The gnl correction can be affected by non-gnl related ADC errors. Evidence of such interactions between gnl correction and non-gnl related ADC errors was shown in Figs. 6 and 8 in the left liver lobe and regions with bright vessels.

The phantom experiment for the asym-vc concomitant gradient correction in Fig. 4 showed that even when no parallel imaging factor was used, therefore making the waveform more asymmetric and increasing the impact of the concomitant fields, the CG-corrected waveform remained stable. The CG-uncorrected waveform showed larger deviations in ADC away from isocentre when no parallel imaging factor was used. When a parallel imaging factor of 2 was used, the variation in ADC was lower; however, it was still larger than the CG-corrected waveform, indicating that the concomitant correction performed well.

The phantom experiment for the two different waveform designs for asym-pvc in Fig. 5 showed that the ADC calculated from both waveform designs was almost identical, justifying the usage of using different designs for the lower and higher b-values in the asym-pvc waveform.

The subtraction map ROI analysis in Fig. 8 showed that for all subjects, the pgse waveform had a higher subtraction map value in the left liver lobe in a region which has overestimated ADC due to motion. The higher subtraction map value highlights the interaction between the gradient nonlinearity correction and ADC overestimation. In the right liver lobe region, the differences between the pgse waveform and the motion-compensated waveforms were smaller, as this is a region that is not as heavily affected by motion. The asym-pvc waveform also typically had a higher subtraction map value in the left liver lobe than the asym-vc waveform, which could be due to the fact that the increase in m1 also increases sensitivity to motion. In the right liver lobe region, the motion-compensated waveforms also had a larger standard deviation over the ROI in the subtraction map than pgse, which could be explained by the lower SNR and bright vessel signal. Therefore, the presented results suggest that to get accurate ADC quantification, one has to take gradient nonlinearity, motion sensitivity, vessel signal suppression and the impact of these on each other into account.

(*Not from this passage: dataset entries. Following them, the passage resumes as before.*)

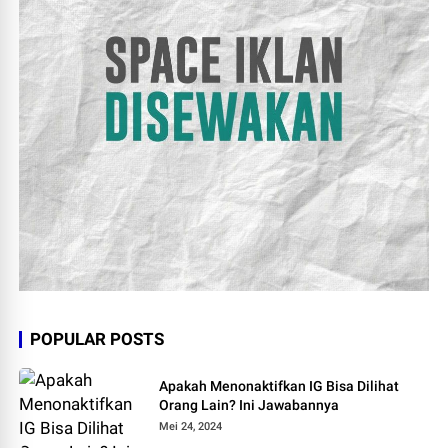
POPULAR POSTS
Apakah Menonaktifkan IG Bisa Dilihat
Orang Lain? Ini Jawabannya
Mei 24, 2024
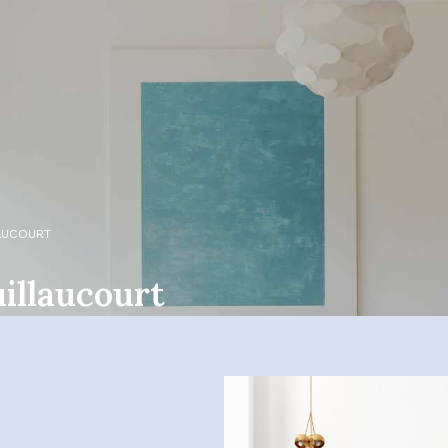
AUCOURT
illaucourt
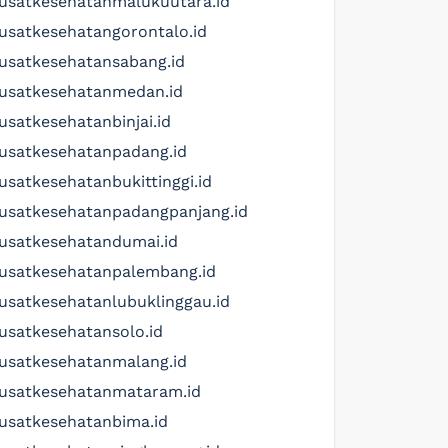
usatkesehatanmalukuutara.id
usatkesehatangorontalo.id
usatkesehatansabang.id
usatkesehatanmedan.id
usatkesehatanbinjai.id
usatkesehatanpadang.id
usatkesehatanbukittinggi.id
usatkesehatanpadangpanjang.id
usatkesehatandumai.id
usatkesehatanpalembang.id
usatkesehatanlubuklinggau.id
usatkesehatansolo.id
usatkesehatanmalang.id
usatkesehatanmataram.id
usatkesehatanbima.id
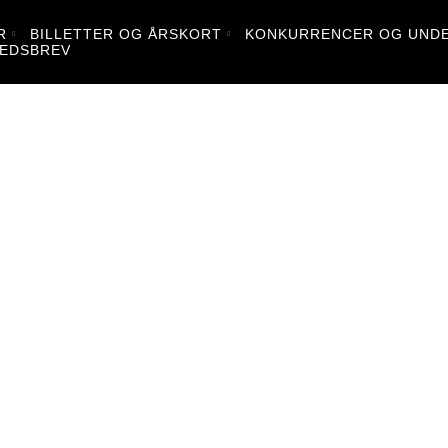
R
BILLETTER OG ÅRSKORT
KONKURRENCER OG UNDE
EDSBREV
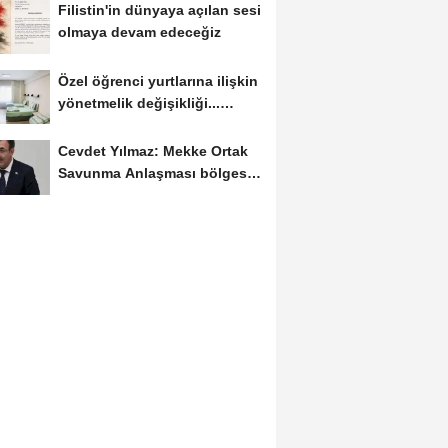
Filistin'in dünyaya açılan sesi
olmaya devam edeceğiz
Özel öğrenci yurtlarına ilişkin
yönetmelik değişikliği...
Geçiş...
Cevdet Yılmaz: Mekke Ortak
Savunma Anlaşması bölgesel
güvenliğe...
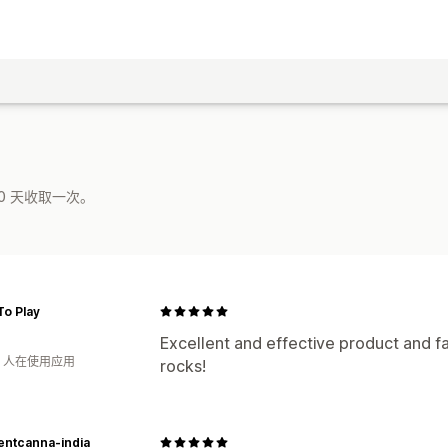
0 天收取一次。
o Play
Excellent and effective product and fa
钟 人在使用应用
rocks!
entcanna-india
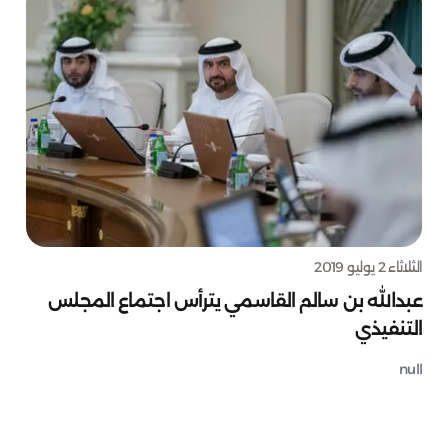
الثلاثاء 2 يوليو 2019
عبدالله بن سالم القاسمي يترأس اجتماع المجلس
التنفيذي
null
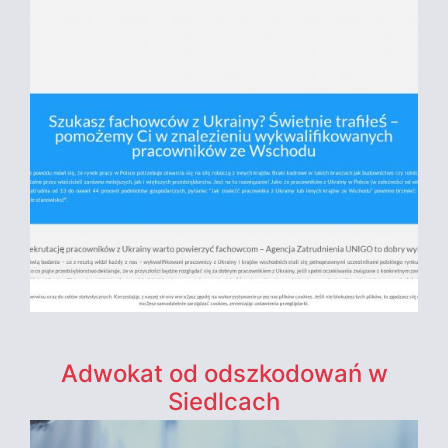
Adwokat od odszkodowań w
Siedlcach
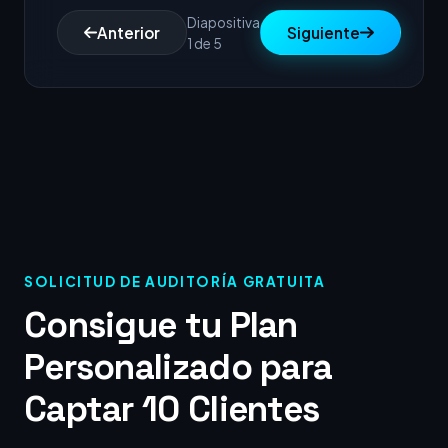
Diapositiva
Anterior
Siguiente
1 de 5
SOLICITUD DE AUDITORÍA GRATUITA
Consigue tu Plan
Personalizado para
Captar 10 Clientes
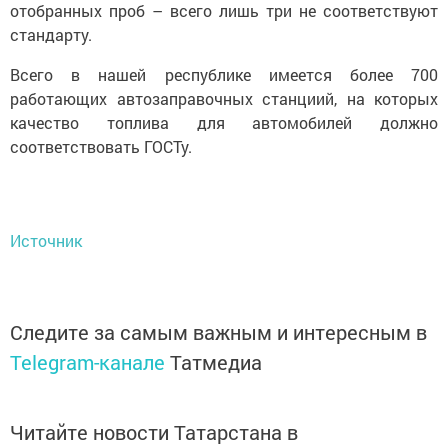
отобранных проб – всего лишь три не соответствуют
стандарту.
Всего в нашей республике имеется более 700
работающих автозаправочных станциий, на которых
качество топлива для автомобилей должно
соответствовать ГОСТу.
Источник
Следите за самым важным и интересным в
Telegram-канале
Татмедиа
Читайте новости Татарстана в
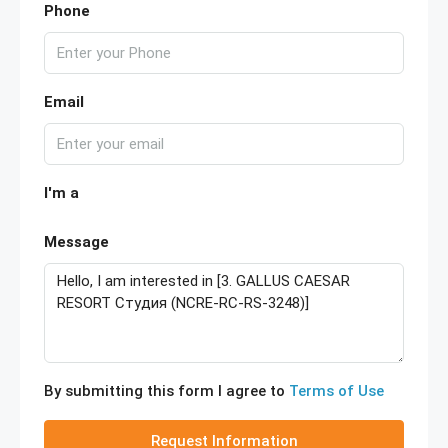
Phone
Email
I'm a
Message
By submitting this form I agree to
Terms of Use
Request Information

The present work has some limitations. First, the phantom measurements were performed without any temperature control. In Malyarenko et al. [33], an ice water phantom was used to keep the temperature constant throughout the experiment. Second, only a distance of ± 67.2 mm from isocentre was measured with the presently used phantom. Despite these limitations, the pgse results without the gradient nonlinearity correction showed the characteristic curve of ADC bias, which was flattened by the gradient nonlinearity correction. Third, only four healthy volunteers were scanned in the present work. Further work would be required to fully characterize the interaction between gradient nonlinearity-induced and motion-induced bias in liver ADC quantification of subjects with different motion patterns and liver ADC variations.

Conclusion

The gradient nonlinearity correction based on the spherical harmonic expansion of the gradient coil field was used in conjunction with different motion-compensated waveforms, thereby showing the feasibility of the usage of the gradient nonlinearity correction with gradient waveforms other than the standard monopolar pgse diffusion encoding waveform. The phantom results showed a reduction in ADC bias in all waveforms after the gradient nonlinearity correction was applied. The in vivo results showed an interaction between the gradient nonlinearity correction, ADC overestimation in the left liver lobe due to motion, and bright vessel signal from the motion-compensated waveforms. This suggests that to get accurate ADC quantification, one has to take gradient nonlinearity, motion sensitivity, vessel signal suppression and the impact of these on each other into account.